Once again Mikal was shocked into immobility. He looked around, found the nearest wall, and leaned against it. In his ear she said, “Mik? Are you there?”
“Sorry—I’m here. Just . . . What?”
“I know. Remember, it might be coincidence.” She used the overly firm voice that meant she too had reached the obvious conclusion, but was determined not to fall for it too easily. “The Karma Club is busy; it’s popular and there’re a lot of comings and goings, which makes it the perfect place for this kind of rendezvous.”
“So they met in the restaurant? The bar?”
“We don’t know. The officer trailing the first one circled through but couldn’t spot him—and yes, that might be because he’d gone to the members’ area upstairs, but it could also just mean he was hidden by the crowd. It’s too soon to read anything conclusive into it.”
“If you say so.”
“Mik, if you repeat this and they use it and it doesn’t stack up—”
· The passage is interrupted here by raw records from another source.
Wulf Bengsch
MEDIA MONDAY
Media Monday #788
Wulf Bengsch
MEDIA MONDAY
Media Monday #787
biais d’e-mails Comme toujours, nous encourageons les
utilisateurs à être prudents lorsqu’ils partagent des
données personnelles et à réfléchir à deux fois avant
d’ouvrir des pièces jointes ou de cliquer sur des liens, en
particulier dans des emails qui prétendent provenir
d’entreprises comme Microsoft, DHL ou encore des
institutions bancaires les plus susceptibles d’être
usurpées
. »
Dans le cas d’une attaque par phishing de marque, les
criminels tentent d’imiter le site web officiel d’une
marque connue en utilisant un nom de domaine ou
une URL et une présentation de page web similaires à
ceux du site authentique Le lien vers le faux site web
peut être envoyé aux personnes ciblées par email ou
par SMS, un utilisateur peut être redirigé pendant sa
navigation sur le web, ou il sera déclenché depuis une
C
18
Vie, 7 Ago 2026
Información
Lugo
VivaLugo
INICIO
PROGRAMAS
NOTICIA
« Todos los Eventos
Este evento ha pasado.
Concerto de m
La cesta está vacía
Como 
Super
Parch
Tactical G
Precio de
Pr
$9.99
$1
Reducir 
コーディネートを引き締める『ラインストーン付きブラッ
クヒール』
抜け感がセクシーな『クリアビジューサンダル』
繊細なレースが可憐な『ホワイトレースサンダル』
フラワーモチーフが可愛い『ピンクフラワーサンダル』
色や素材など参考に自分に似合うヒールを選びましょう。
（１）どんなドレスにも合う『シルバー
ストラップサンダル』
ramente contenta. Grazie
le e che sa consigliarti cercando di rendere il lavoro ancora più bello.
“—then my new associates will be the ones who end up looking irresponsible, if not downright unscrupulous, whereupon they will deflect the blame onto me. Got it. Do you know anything about the person they were meeting? Not another old Banksider, by any chance?”
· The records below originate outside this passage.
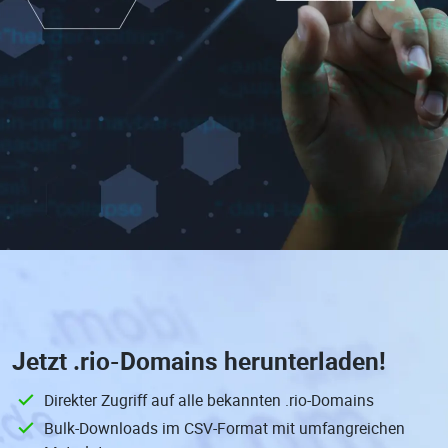
Jetzt
.rio-Domains
herunterladen!
Direkter Zugriff auf alle bekannten .rio-Domains
Bulk-Downloads im CSV-Format mit umfangreichen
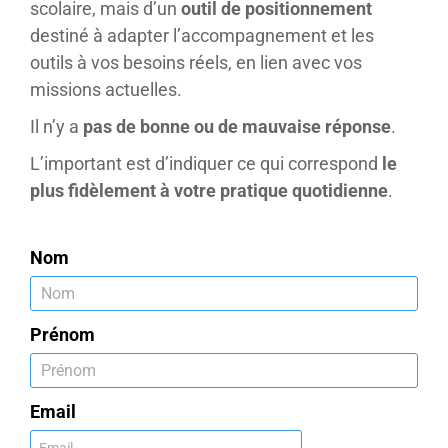
scolaire, mais d’un
outil de positionnement
destiné à adapter l’accompagnement et les
outils à vos besoins réels, en lien avec vos
missions actuelles.
Il n’y a
pas de bonne ou de mauvaise réponse
.
L’important est d’indiquer ce qui correspond
le
plus fidèlement à votre pratique quotidienne
.
Nom
Prénom
Email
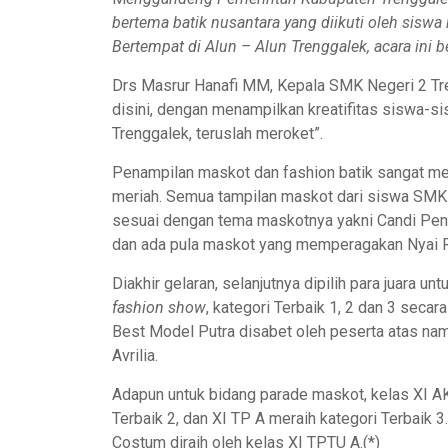
ber
tema batik nusantara
yang diikuti oleh siswa 
Bertempat di Alun – Alun Trenggalek, acara ini 
Drs Masrur Hanafi MM, Kepala SMK Negeri 2 Tr
disini, dengan menampilkan kreatifitas siswa-
Trenggalek, teruslah meroket”.
Penampilan maskot dan fashion batik sangat m
meriah. Semua tampilan maskot dari siswa SMKN
sesuai dengan tema maskotnya yakni Candi Pena
dan ada pula maskot yang memperagakan Nyai Ro
Diakhir gelaran, selanjutnya dipilih para juara 
fashion show
, kategori Terbaik 1, 2 dan 3 secar
Best Model Putra disabet oleh peserta atas nam
Avrilia.
Adapun untuk bidang parade maskot, kelas XI AK
Terbaik 2, dan XI TP A meraih kategori Terbaik 3
Costum diraih oleh kelas XI TPTU A.(*)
“No.” She sounded even more reluctant. “He did work for Standard at one point—the parent company. But that was years ago. He’s had several positions since then; now he runs his own consulting business.”
“How convenient.” Mikal pushed himself away from the wall.
“Honey, I know. But.”
“Don’t worry, I’m not going to tell them any more than I need to. I haven’t been married to a cop for ten years for nothing.”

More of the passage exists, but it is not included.